A tensão aumentou depois de uma nova troca de ataques entre os dois países. Os Estados Unidos bombardearam alvos no Irã após acusarem Teerã de ataques contra navios petroleiros no Estreito de Ormuz. Em resposta, o Irã lançou ofensivas contra bases militares americanas no Bahrein e no Kuwait, países que abrigam instalações estratégicas das Forças Armadas dos EUA.
A instabilidade elevou a busca por ativos considerados mais seguros e aumentou a preocupação com possíveis impactos sobre o fornecimento global de petróleo. O Estreito de Ormuz é uma das principais rotas marítimas para o transporte da commodity, e qualquer interrupção na região tende a pressionar os preços internacionais.
Os contratos do petróleo Brent, referência internacional, avançaram mais de 5% nesta manhã, enquanto o WTI, referência nos Estados Unidos, também registrou forte alta. O movimento refletiu o temor de que novos confrontos prejudiquem a produção e o transporte de petróleo no Golfo Pérsico.
Nos Estados Unidos, os contratos futuros de Wall Street recuaram antes da abertura dos mercados. O movimento foi puxado pelo receio de que a alta do petróleo aumente a pressão inflacionária e dificulte eventuais cortes de juros pelo Federal Reserve, o banco central americano.
O dólar também ganhou força diante da maior aversão ao risco. Em momentos de tensão geopolítica, investidores costumam buscar moedas e ativos considerados mais seguros, o que favorece a valorização da moeda americana frente a outras divisas.
As bolsas europeias também registraram perdas generalizadas, acompanhando a piora do cenário internacional. Empresas dos setores de consumo, turismo e tecnologia ficaram entre as mais pressionadas, enquanto ações de petroleiras avançaram impulsionadas pela alta do petróleo.
Na Ásia, os mercados fecharam sem direção única. Parte das bolsas recuou diante do aumento da tensão global, enquanto Hong Kong teve desempenho positivo, impulsionado por ações de tecnologia. O comportamento misto refletiu a combinação entre risco geopolítico, alta do petróleo e fatores locais nos mercados asiáticos.

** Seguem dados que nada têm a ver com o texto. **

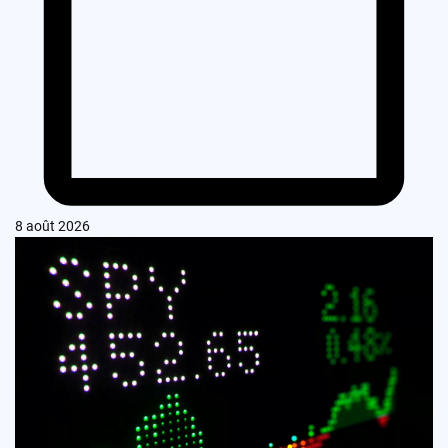
8 août 2026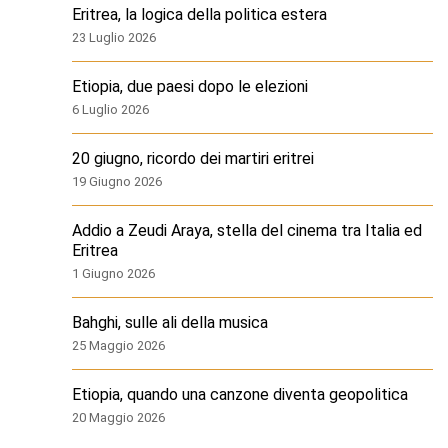
Eritrea, la logica della politica estera
23 Luglio 2026
Etiopia, due paesi dopo le elezioni
6 Luglio 2026
20 giugno, ricordo dei martiri eritrei
19 Giugno 2026
Addio a Zeudi Araya, stella del cinema tra Italia ed
Eritrea
1 Giugno 2026
Bahghi, sulle ali della musica
25 Maggio 2026
Etiopia, quando una canzone diventa geopolitica
20 Maggio 2026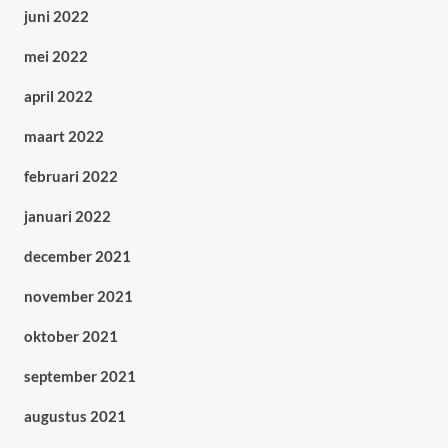
juni 2022
mei 2022
april 2022
maart 2022
februari 2022
januari 2022
december 2021
november 2021
oktober 2021
september 2021
augustus 2021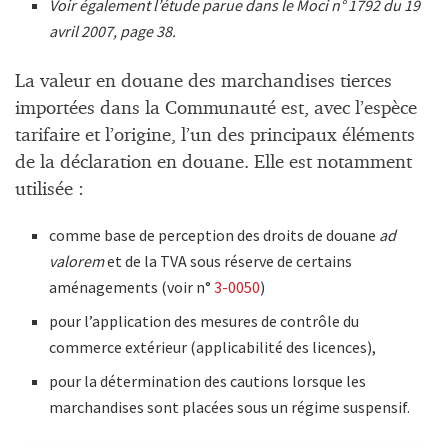
Voir également l’étude parue dans le Moci n° 1792 du 19
avril 2007, page 38.
La valeur en douane des marchandises tierces
importées dans la Communauté est, avec l’espèce
tarifaire et l’origine, l’un des principaux éléments
de la déclaration en douane. Elle est notamment
utilisée :
comme base de perception des droits de douane
ad
valorem
et de la TVA sous réserve de certains
aménagements (voir n°
3-0050
)
pour l’application des mesures de contrôle du
commerce extérieur (applicabilité des licences),
pour la détermination des cautions lorsque les
marchandises sont placées sous un régime suspensif.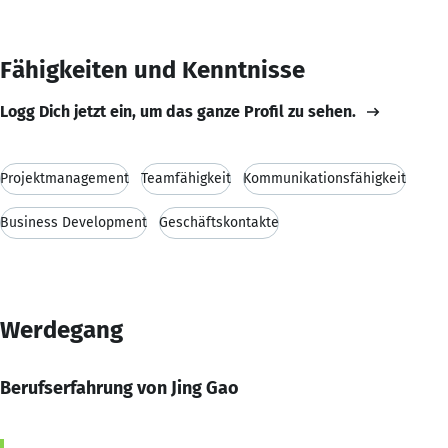
Fähigkeiten und Kenntnisse
Logg Dich jetzt ein, um das ganze Profil zu sehen.
Projektmanagement
Teamfähigkeit
Kommunikationsfähigkeit
Business Development
Geschäftskontakte
Werdegang
Berufserfahrung von Jing Gao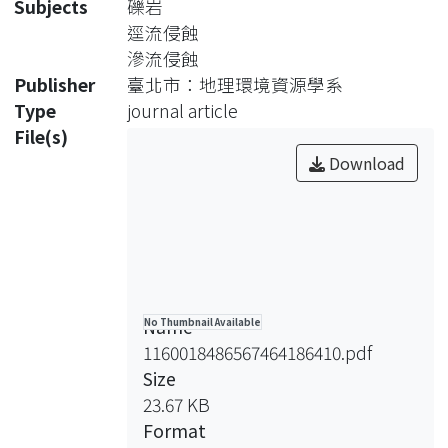
Subjects
礫岩
型態與集水面積一谷床局部坡度等形貌
逕流侵蝕
指標，結果顯示地表逕流侵蝕對三處研
滲流侵蝕
究分區之谷系的形成並無顯著影響，反
Publisher
臺北市：地理環境資源學系
而有諸多形貌較類似滲流侵蝕作用造成
Type
journal article
的特徵，如此適可解釋最有利於滲流侵
File(s)
蝕進行的塊狀礫岩下伏泥岩區，谷系密
Download
度高居首位的現象。
Name
No Thumbnail Available
1160018486567464186410.pdf
Size
23.67 KB
Format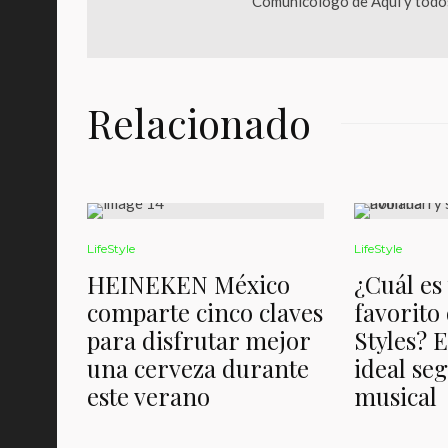
Comunicólogo de Aquí y todos
Relacionado
LifeStyle
LifeStyle
HEINEKEN México
¿Cuál es
comparte cinco claves
favorito
para disfrutar mejor
Styles? 
una cerveza durante
ideal se
este verano
musical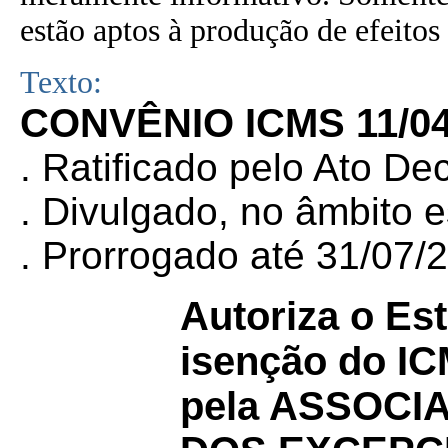
estão aptos à produção de efeitos 
Texto:
CONVÊNIO ICMS 11/0
. Ratificado pelo Ato De
. Divulgado, no âmbito 
. Prorrogado até 31/07
Autoriza o Es
isenção do I
pela ASSOCI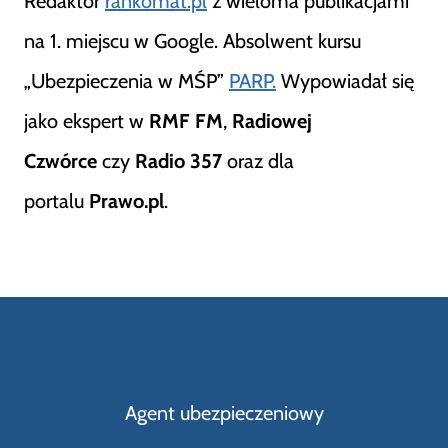
Redaktor
rankomat.pl
z wieloma publikacjami
na 1. miejscu w Google. Absolwent kursu
„Ubezpieczenia w MŚP”
PARP.
Wypowiadał się
jako ekspert w
RMF FM
,
Radiowej
Czwórce
czy
Radio 357
oraz dla
portalu
Prawo.pl
.
Agent ubezpieczeniowy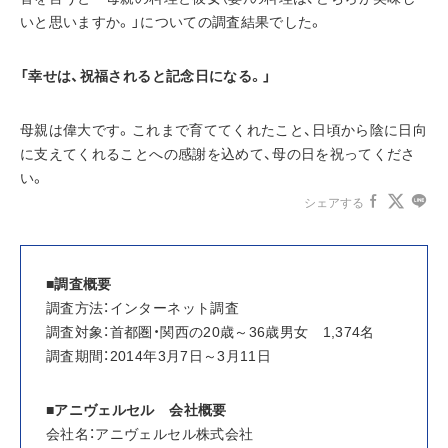
いと思いますか。」についての調査結果でした。
「幸せは、祝福されると記念日になる。」
母親は偉大です。これまで育ててくれたこと、日頃から陰に日向
に支えてくれることへの感謝を込めて、母の日を祝ってくださ
い。
シェアする
■調査概要
調査方法：インターネット調査
調査対象：首都圏・関西の20歳～36歳男女　1,374名
調査期間：2014年3月7日～3月11日
■アニヴェルセル　会社概要
会社名：アニヴェルセル株式会社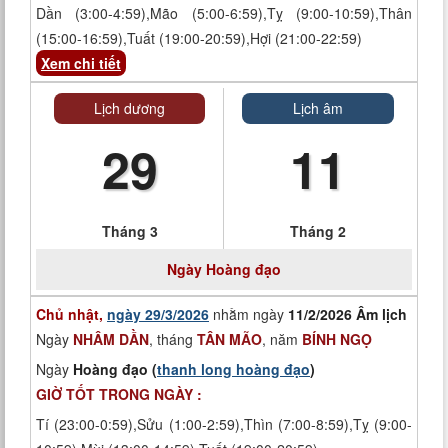
Dần (3:00-4:59),Mão (5:00-6:59),Tỵ (9:00-10:59),Thân
(15:00-16:59),Tuất (19:00-20:59),Hợi (21:00-22:59)
Xem chi tiết
Lịch dương
Lịch âm
29
11
Tháng 3
Tháng 2
Ngày
Hoàng đạo
Chủ nhật,
ngày 29/3/2026
nhằm ngày
11/2/2026 Âm lịch
Ngày
NHÂM DẦN
, tháng
TÂN MÃO
, năm
BÍNH NGỌ
Ngày
Hoàng đạo (
thanh long hoàng đạo
)
GIỜ TỐT TRONG NGÀY :
Tí (23:00-0:59),Sửu (1:00-2:59),Thìn (7:00-8:59),Tỵ (9:00-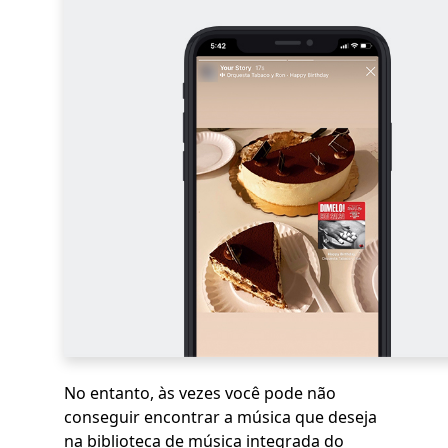
No entanto, às vezes você pode não
conseguir encontrar a música que deseja
na biblioteca de música integrada do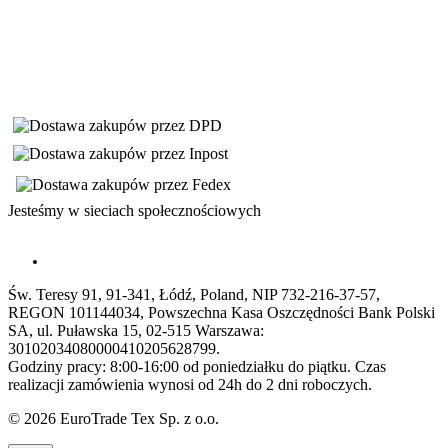
Jesteśmy w sieciach społecznościowych
Św. Teresy 91, 91-341, Łódź, Poland, NIP 732-216-37-57,
REGON 101144034, Powszechna Kasa Oszczędności Bank Polski
SA, ul. Puławska 15, 02-515 Warszawa:
30102034080000410205628799.
Godziny pracy: 8:00-16:00 od poniedziałku do piątku. Czas
realizacji zamówienia wynosi od 24h do 2 dni roboczych.
© 2026 EuroTrade Tex Sp. z o.o.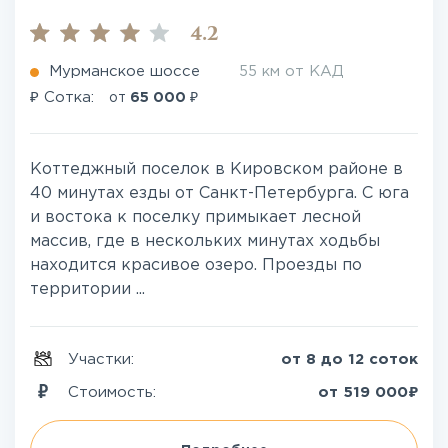
4.2
Мурманское шоссе
55 км от КАД
₽
₽
Сотка:
от
65 000
Коттеджный поселок в Кировском районе в
40 минутах езды от Санкт-Петербурга. С юга
и востока к поселку примыкает лесной
массив, где в нескольких минутах ходьбы
находится красивое озеро. Проезды по
территории ...
Участки:
от 8 до 12 соток
₽
Стоимость:
от
519 000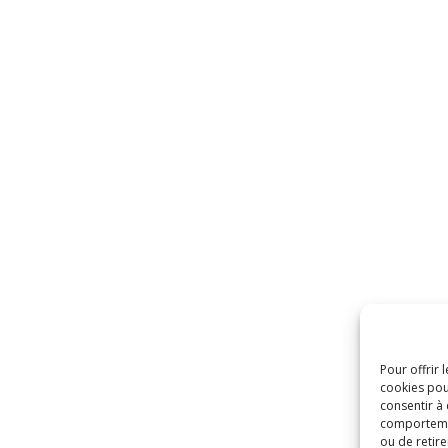
Pour offrir 
cookies pou
consentir à
comportement
ou de retire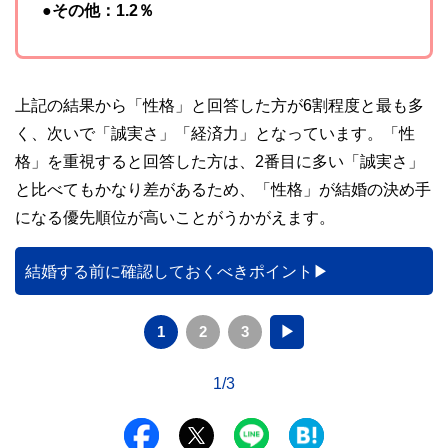
●その他：1.2％
上記の結果から「性格」と回答した方が6割程度と最も多
く、次いで「誠実さ」「経済力」となっています。「性
格」を重視すると回答した方は、2番目に多い「誠実さ」
と比べてもかなり差があるため、「性格」が結婚の決め手
になる優先順位が高いことがうかがえます。
結婚する前に確認しておくべきポイント
1
2
3
▶
1/3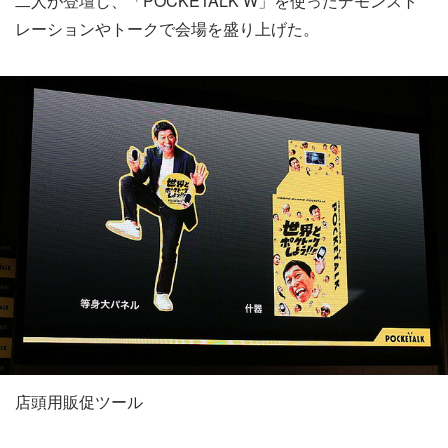
二人が登壇し、「POCKETALK W」を使ったデモンスト
レーションやトークで会場を盛り上げた。
店頭用販促ツール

Durante coletiva em Ancara, na Turquia, antes de uma cúpula da Otan, Trump disse que não pretende mais negociar com o Irã. O acordo preliminar havia sido firmado em junho e previa uma janela para negociações em busca de uma solução mais duradoura para o conflito.
Com a declaração do presidente americano e a nova troca de ataques, investidores passaram a considerar maior risco de prolongamento da crise. A escalada no Oriente Médio aumenta a pressão sobre os mercados globais e amplia as incertezas sobre inflação, juros e abastecimento de energia.